We Don’t Sell Saddles Here — Stewart Butterfield, to his team, on product development and quality. Every word of this is true for every other product, too.
What is Privacy Worth? (PDF) — When endowed with the $10 untrackable card, 60.0% of subjects claimed they would keep it; however, when endowed with the $12 trackable card only 33.3% of subjects claimed they would switch to the untrackable card. […] This research raises doubts about individuals’ abilities to rationally navigate issues of privacy. From choosing whether or not to join a grocery loyalty program, to posting embarrassing personal information on a public website, individuals constantly make privacy-relevant decisions which impact their well-being. The finding that non-normative factors powerfully influence individual privacy valuations may signal the appropriateness of policy interventions.
Tools are the Problem — Tools don’t solve problems any more; they have become the problem. There’s just too many of them, and they all include an incredible number of features that you don’t use on your site –but that users are still required to download and execute.

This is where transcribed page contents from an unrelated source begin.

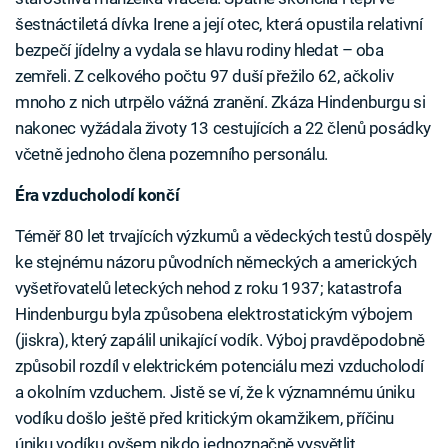
šestnáctiletá dívka Irene a její otec, která opustila relativní
bezpečí jídelny a vydala se hlavu rodiny hledat – oba
zemřeli. Z celkového počtu 97 duší přežilo 62, ačkoliv
mnoho z nich utrpělo vážná zranění. Zkáza Hindenburgu si
nakonec vyžádala životy 13 cestujících a 22 členů posádky
včetně jednoho člena pozemního personálu.
Éra vzducholodí končí
Téměř 80 let trvajících výzkumů a vědeckých testů dospěly
ke stejnému názoru původních německých a amerických
vyšetřovatelů leteckých nehod z roku 1937; katastrofa
Hindenburgu byla způsobena elektrostatickým výbojem
(jiskra), který zapálil unikající vodík. Výboj pravděpodobně
způsobil rozdíl v elektrickém potenciálu mezi vzducholodí
a okolním vzduchem. Jistě se ví, že k významnému úniku
vodíku došlo ještě před kritickým okamžikem, příčinu
úniku vodíku ovšem nikdo jednoznačně vysvětlit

Elements of Scale: Composing and Scaling Data Platforms (Ben Stopford) — today’s data platforms range greatly in complexity, from simple caching layers or polyglotic persistence right through to wholly integrated data pipelines. There are many paths. They go to many different places. In some of these places at least, nice things are found. So, the aim for this talk is to explain how and why some of these popular approaches work. We’ll do this by first considering the building blocks from which they are composed. These are the intuitions we’ll need to pull together the bigger stuff later on.
Estimating Google’s 2FA Adoption — If we project out to the current day (965 days later), that’s a growth of ~25M users (25,586,975). Add that to the ~14M base number of users (13,886,058) exiting the graph and we end up at a grand total of…nearly 40 million users (39,473,033) enrolled in Google’s 2SV. NB there’s a lot on the back of this envelope.
Empathy and Product Development — None of this means that you shouldn’t A/B test or have other quantitative measure. But all of those will mean very little if you don’t have the qualitative context that only observation and usage can provide. Empathy is central to product development.